It has struck me often during this debate, Mr Speaker, that you are chairing a group therapy session. There are many, many ranges of response to the referendum of 23 June. We have the five stages of grief: some people are still in denial; some people feel very angry; others are in the bargaining stage; not a few are depressed; and a large number accept the result. We all need to accept this result and to move on.
The Prime Minister said that Brexit means Brexit, which is a palpably obvious tautology. It means that we know what it does not mean. We know that it means that we are leaving the EU and that Britain is not continuing its relationship with the EU—the basis of which formed the architecture of the EU, which has lasted for 43 years. Things have to change, and they will change. With a full debate and the full scrutiny of this House, we will reach a conclusion that will put us in a different place. We have respected our constituents, as my hon. Friend the Member for Grantham and Stamford (Nick Boles) has suggested. We have listened, absorbed and moved on, and things have changed.
There are many different strands of opinion on the single market. It was said again and again by the previous Prime Minister and the previous Chancellor that if we were to vote to leave on 23 June—this was part of their argument—we would have to leave the single market. I accept that that is still open for discussion, but it was very clear to me and to millions of people that the single market was, in effect, one of the silver bullets of the remain case.
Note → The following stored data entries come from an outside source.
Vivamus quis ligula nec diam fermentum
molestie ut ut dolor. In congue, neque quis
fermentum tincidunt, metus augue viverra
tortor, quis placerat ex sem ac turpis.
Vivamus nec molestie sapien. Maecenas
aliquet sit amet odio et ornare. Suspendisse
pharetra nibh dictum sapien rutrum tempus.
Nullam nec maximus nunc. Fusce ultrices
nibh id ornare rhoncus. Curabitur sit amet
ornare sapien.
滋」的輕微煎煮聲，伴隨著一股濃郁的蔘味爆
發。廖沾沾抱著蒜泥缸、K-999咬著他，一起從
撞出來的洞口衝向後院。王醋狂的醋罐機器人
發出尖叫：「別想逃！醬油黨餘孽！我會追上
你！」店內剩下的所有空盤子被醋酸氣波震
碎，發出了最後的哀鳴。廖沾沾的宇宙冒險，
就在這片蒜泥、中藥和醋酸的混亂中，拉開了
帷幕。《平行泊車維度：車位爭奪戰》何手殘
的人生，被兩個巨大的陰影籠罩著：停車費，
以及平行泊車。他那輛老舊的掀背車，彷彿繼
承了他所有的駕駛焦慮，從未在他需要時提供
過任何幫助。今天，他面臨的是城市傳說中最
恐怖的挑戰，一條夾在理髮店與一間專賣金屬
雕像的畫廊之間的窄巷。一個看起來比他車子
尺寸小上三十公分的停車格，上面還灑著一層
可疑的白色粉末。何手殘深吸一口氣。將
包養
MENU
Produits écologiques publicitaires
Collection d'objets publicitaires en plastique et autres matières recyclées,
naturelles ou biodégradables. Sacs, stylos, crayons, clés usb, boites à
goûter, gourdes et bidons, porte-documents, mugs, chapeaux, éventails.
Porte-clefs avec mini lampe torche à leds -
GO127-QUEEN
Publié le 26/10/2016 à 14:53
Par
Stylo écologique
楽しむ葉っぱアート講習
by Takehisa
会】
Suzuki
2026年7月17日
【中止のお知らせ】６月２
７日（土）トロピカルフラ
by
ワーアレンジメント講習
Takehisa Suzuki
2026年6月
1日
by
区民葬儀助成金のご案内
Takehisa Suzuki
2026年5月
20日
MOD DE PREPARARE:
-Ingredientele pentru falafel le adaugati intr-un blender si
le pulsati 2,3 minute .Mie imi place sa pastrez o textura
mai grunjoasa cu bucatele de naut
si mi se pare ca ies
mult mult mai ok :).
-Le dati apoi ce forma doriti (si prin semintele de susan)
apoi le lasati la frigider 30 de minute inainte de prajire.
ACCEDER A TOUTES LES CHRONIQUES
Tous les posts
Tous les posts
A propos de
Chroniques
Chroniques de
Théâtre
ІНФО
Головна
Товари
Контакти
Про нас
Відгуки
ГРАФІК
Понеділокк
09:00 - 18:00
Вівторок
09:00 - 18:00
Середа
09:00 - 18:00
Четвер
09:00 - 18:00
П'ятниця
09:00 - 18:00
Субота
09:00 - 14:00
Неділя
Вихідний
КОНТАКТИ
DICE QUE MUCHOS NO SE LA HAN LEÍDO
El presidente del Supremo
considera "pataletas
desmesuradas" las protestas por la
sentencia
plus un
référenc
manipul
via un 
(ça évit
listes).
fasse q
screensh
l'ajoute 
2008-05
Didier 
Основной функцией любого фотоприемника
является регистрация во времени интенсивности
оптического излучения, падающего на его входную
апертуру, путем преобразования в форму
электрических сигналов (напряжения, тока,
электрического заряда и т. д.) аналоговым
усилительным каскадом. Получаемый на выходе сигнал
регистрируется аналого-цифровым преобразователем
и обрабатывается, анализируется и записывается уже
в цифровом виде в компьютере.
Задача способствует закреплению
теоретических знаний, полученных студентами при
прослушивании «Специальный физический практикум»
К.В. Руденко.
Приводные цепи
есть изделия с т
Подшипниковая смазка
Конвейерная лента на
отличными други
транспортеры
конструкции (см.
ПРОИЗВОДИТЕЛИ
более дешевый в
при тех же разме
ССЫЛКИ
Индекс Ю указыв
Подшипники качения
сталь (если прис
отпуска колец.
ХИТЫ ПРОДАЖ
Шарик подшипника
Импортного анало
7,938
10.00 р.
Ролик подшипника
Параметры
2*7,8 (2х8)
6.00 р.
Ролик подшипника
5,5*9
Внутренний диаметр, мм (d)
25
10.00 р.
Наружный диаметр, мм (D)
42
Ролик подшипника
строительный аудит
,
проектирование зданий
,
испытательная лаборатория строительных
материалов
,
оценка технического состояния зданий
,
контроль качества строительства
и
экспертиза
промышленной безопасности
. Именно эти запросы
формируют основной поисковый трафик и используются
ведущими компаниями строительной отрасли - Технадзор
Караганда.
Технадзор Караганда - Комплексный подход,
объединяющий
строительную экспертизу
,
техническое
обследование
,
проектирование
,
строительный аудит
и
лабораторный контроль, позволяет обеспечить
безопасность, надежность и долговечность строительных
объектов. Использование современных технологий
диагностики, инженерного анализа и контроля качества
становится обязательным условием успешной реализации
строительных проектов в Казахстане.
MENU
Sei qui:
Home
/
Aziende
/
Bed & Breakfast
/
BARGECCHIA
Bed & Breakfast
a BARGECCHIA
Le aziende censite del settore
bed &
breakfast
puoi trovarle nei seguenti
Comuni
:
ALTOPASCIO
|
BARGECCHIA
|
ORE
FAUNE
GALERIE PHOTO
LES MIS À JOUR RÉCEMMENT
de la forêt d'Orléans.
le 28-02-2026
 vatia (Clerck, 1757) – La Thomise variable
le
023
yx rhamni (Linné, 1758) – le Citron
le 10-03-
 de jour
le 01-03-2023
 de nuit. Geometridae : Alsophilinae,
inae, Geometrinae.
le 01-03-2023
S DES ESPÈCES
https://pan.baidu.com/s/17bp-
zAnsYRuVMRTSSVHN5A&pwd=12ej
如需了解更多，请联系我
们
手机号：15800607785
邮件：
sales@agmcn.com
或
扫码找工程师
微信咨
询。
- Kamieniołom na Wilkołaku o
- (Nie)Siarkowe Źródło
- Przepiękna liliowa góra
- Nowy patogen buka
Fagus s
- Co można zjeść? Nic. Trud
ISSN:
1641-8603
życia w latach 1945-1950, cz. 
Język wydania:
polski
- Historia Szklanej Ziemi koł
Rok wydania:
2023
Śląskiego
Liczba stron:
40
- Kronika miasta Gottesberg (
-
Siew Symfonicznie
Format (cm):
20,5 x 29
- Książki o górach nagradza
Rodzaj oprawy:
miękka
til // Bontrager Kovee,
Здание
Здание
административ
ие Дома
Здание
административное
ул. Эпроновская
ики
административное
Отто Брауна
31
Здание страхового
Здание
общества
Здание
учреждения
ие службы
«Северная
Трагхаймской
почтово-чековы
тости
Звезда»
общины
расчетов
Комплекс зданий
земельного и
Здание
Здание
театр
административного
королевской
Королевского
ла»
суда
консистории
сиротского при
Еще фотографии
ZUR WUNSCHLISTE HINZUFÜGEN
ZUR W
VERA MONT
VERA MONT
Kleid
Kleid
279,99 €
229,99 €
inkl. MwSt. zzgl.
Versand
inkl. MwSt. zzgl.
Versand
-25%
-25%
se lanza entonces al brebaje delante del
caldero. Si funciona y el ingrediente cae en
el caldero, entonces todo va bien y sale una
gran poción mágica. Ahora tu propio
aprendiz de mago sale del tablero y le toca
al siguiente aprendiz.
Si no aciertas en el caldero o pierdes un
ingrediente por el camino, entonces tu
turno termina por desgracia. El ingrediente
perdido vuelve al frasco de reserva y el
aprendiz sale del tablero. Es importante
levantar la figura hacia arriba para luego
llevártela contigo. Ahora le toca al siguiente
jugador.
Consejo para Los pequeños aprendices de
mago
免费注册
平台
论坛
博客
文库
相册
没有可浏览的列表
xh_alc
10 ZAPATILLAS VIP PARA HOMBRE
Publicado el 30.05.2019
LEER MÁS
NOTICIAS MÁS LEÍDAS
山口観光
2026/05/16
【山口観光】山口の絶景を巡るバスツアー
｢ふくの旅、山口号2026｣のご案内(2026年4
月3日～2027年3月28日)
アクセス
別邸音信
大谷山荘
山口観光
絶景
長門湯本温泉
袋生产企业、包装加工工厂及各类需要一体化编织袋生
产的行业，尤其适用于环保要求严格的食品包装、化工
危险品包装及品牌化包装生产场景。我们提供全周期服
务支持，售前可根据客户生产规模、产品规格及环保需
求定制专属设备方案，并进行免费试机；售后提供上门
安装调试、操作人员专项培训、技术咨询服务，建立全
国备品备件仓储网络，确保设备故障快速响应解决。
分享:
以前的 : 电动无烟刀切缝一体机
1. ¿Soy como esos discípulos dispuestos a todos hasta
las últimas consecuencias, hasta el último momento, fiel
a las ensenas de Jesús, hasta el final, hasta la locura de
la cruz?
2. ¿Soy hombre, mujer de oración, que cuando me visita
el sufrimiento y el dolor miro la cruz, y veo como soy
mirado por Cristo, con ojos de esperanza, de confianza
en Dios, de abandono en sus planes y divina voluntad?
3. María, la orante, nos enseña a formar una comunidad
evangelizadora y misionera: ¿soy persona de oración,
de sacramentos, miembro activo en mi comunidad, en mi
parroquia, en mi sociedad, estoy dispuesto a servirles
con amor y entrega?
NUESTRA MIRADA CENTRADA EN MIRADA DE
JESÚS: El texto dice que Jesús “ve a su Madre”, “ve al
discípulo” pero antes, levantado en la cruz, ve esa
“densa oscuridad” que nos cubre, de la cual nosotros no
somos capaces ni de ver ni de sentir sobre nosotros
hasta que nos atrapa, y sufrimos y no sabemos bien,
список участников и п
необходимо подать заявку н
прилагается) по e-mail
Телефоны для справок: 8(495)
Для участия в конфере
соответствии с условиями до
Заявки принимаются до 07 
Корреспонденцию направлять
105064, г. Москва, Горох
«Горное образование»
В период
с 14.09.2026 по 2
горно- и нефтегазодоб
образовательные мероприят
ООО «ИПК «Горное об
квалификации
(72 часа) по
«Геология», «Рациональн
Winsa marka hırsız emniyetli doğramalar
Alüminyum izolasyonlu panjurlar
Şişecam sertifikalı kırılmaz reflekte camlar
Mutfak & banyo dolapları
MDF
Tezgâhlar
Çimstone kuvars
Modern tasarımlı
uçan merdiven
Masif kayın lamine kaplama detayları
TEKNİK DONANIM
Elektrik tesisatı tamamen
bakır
Those campaigners used “Project Fear”. They said that house prices in London would go down 20%. One or two even suggested that we would not have Europeans in our premier league. All sorts of claims and allegations were made, many of which were proved false.
Interestingly, I have never seen Labour Members so keenly following the stock market and the currency markets—I regard the fact that they are doing so now as an encouraging development. Ahead of the vote, they
said that the stock market would crash. The day after the result, the stock market did fall, and they said, “There you are, the stock market has fallen.” Now they are saying, “Well, the stock market has gone up because the currency has gone down, so therefore we were right.” They cannot argue it both ways.
Finally, let me throw out this thought: the single market has now become the last redoubt—the last bastion—of the remain campaigners. The first outer walls have been stormed, and now they are retreating to this totem of the single market. They should examine what the single market is. There is this absurd delusion that, somehow, retaining access to the single market means that we have to be in the single market. Yet we know that most countries in the world have plentiful access to the market, but they are not members of the market. It is not a binary thing, just as it is not a binary thing to say that we want to control immigration, but not to end it. These are false oppositions that are endlessly being rehearsed. I am afraid that they demean the debate by obscuring what should be clear points that we are all making on behalf of our constituents and on behalf of this country.